VarTOPICLIST should be able to be implemented this way too - with the ACL filter off.
Impact
Implementation
--
Contributors: SvenDowideit - 29 Apr 2011
Discussion
I don't quite get what nextMeta vs isMeta means. Shouldn't the resultset iterator just give you the next "thing" - and the resultset should only contain topics you're allowed to access? That's what I'd like to see as a user of
Foswiki::Func::query
. Somehow I'd assumed that the search algo would be able to take the "user"-supplied query, and AND it with a subquery which filters it according to VIEW permissions for a certain user. Something like:
<user query form.name='FooForm'...> AND (
NOT (
JoeUser IN DENYVIEW
OR OtherGroup IN DENYVIEW
OR AllowGroup IN DENYVIEW
) AND (
NOT (ALLOWVIEW) OR (
JoeUser IN ALLOWVIEW
OR OtherGroup IN ALLOWVIEW
OR AllowGroup IN ALLOWVIEW
)
)
Whereas it seems the proposal you've got here is still going to result in N ACL-database-requests to get a total hit count for a web that has N topics in it.
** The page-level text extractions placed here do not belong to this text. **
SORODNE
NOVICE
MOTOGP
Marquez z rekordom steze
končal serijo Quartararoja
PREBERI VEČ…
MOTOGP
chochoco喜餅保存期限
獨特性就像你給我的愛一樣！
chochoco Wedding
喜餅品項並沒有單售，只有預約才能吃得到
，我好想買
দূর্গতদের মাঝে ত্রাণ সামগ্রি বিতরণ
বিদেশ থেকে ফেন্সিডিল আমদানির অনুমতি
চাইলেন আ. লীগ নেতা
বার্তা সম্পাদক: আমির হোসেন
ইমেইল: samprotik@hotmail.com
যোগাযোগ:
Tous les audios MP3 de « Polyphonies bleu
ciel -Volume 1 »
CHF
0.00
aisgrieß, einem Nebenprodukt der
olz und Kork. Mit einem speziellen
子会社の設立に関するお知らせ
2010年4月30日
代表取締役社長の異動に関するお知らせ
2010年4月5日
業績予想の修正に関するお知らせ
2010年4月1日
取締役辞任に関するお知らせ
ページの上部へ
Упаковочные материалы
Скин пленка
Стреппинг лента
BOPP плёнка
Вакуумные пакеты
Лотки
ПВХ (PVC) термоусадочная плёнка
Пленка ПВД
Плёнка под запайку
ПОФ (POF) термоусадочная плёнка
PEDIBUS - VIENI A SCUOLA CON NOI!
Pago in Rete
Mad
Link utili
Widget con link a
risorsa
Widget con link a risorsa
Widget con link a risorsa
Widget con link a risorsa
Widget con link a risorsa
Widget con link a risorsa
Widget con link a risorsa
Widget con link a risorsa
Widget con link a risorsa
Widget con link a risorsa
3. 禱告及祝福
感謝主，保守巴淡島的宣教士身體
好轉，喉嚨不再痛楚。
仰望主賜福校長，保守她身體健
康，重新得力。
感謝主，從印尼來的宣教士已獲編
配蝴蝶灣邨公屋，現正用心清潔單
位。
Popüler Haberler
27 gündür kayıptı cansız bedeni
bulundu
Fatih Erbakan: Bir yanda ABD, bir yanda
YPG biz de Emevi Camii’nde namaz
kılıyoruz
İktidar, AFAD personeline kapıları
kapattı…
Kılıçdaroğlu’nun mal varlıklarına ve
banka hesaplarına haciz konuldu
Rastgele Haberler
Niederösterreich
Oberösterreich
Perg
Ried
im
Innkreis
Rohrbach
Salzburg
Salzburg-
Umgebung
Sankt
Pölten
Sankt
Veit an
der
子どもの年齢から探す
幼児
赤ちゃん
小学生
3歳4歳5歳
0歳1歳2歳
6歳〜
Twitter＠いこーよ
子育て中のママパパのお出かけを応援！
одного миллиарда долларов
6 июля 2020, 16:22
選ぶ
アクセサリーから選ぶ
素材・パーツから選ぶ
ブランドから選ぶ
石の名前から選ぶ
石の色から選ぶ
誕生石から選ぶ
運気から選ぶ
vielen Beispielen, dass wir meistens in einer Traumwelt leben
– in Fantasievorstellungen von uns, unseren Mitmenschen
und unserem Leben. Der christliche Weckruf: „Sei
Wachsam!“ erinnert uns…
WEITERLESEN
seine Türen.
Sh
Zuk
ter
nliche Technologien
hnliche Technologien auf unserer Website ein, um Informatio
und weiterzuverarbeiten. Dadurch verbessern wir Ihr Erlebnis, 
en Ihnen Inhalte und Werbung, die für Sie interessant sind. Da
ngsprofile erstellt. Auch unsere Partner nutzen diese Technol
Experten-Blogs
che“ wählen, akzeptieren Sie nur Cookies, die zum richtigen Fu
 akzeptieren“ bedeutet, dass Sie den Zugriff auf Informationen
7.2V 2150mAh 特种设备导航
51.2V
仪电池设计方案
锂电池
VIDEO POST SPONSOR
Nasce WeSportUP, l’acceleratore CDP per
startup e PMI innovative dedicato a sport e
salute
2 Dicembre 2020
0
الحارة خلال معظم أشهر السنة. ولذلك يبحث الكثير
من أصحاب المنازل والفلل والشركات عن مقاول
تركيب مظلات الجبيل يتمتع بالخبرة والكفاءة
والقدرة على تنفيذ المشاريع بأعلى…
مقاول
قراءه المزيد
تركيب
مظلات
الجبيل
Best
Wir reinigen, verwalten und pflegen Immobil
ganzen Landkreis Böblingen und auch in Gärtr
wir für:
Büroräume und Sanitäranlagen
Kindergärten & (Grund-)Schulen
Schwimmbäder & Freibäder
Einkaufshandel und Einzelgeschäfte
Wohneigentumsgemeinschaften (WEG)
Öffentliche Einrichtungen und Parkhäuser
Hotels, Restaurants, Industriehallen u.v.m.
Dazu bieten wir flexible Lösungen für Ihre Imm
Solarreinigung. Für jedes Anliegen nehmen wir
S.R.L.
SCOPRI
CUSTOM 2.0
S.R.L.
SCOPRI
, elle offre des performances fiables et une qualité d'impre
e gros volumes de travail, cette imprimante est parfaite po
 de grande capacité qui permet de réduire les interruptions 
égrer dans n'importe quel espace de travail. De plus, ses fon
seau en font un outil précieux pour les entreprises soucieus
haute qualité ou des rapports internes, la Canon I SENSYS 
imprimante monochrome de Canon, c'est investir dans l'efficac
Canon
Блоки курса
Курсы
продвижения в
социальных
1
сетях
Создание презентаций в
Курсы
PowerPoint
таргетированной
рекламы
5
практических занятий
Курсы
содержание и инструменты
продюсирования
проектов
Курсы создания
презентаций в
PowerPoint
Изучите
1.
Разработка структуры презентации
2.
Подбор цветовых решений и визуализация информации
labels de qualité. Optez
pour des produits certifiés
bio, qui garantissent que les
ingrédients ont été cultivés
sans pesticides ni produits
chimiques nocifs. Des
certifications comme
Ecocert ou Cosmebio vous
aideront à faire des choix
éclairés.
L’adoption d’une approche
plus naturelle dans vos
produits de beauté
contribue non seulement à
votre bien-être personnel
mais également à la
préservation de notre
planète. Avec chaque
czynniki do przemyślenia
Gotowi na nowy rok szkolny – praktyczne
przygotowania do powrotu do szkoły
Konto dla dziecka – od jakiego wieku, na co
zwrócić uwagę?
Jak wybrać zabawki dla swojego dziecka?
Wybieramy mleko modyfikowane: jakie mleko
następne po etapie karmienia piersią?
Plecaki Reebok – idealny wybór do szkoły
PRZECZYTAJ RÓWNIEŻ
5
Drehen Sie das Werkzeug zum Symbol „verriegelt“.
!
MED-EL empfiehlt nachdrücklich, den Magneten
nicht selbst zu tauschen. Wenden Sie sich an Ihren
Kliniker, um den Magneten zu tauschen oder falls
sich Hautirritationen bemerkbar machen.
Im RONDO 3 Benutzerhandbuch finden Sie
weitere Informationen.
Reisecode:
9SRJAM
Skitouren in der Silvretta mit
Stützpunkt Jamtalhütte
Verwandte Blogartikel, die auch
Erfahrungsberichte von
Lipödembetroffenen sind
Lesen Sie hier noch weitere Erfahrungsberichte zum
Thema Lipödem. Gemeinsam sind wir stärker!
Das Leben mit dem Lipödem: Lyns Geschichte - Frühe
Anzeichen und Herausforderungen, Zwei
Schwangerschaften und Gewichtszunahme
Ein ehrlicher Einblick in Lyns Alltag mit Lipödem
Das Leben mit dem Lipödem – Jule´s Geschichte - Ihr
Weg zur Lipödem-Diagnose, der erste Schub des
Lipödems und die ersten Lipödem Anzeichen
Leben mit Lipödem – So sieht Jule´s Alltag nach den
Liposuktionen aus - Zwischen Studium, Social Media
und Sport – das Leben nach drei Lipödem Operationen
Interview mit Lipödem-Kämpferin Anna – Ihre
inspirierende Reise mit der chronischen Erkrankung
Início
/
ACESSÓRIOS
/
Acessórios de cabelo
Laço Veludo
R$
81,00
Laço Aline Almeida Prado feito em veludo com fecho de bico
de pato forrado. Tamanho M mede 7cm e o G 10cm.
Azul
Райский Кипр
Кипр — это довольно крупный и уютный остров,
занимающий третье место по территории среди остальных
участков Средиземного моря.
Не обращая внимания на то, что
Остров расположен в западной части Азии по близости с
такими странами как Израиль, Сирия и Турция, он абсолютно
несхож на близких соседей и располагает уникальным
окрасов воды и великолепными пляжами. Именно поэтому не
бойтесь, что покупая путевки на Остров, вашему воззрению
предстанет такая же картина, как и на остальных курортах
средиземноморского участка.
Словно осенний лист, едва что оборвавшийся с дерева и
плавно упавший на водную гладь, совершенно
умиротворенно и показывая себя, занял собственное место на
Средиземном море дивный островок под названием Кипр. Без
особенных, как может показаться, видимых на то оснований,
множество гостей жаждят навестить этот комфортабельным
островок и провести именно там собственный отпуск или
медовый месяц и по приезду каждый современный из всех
Which is probably still going to be a lot faster than the current situation; but not as fast as wrapping it all up into a single query.
I guess what I'm asking for is clarification on how a user of
Foswiki::Func::query
is affected by this refactoring effort (because I'd imagined that we'd modify the calling signature to include some sort of
aclfilter => { cuid => 'JoeUser', action => 'VIEW'}
option).
Foswiki::Func::query
could throw an exception if
aclfilter
isn't supported by the search algo (or doesn't know about the
action
)
--
PaulHarvey - 29 Apr 2011
next
on a result set returns a string that (most times) is an address (web.topic) - so we can't take that. the point of ismeta / getmeta is to use any pre-created topic object that was made as a side effect of not being able to do an ACL check out of band.
ok, I need to rewind a little and elaborate on my thinking.
One great big assumption (for me) is that we don't want to irreversibly tie up the store, search and ACL components. They should be
able to be combined into a superscalar monolith, but it should be possible to use (er, for eg) google for the search engine, random github repo's for the store, and facebook's user and friend system for user and grouping to filter for permissions.
or more reasonably, utilizes a corporations LDAP for users and some broader permissions to resources, leverage the company wide federated search, and do so from information that a store serves up from their document repository.
while this may sound huge and unlikely (and its not, i've done one already, and am planning another) The crux of it is can we make an API that allows us to be that flexible without hurting the normal case.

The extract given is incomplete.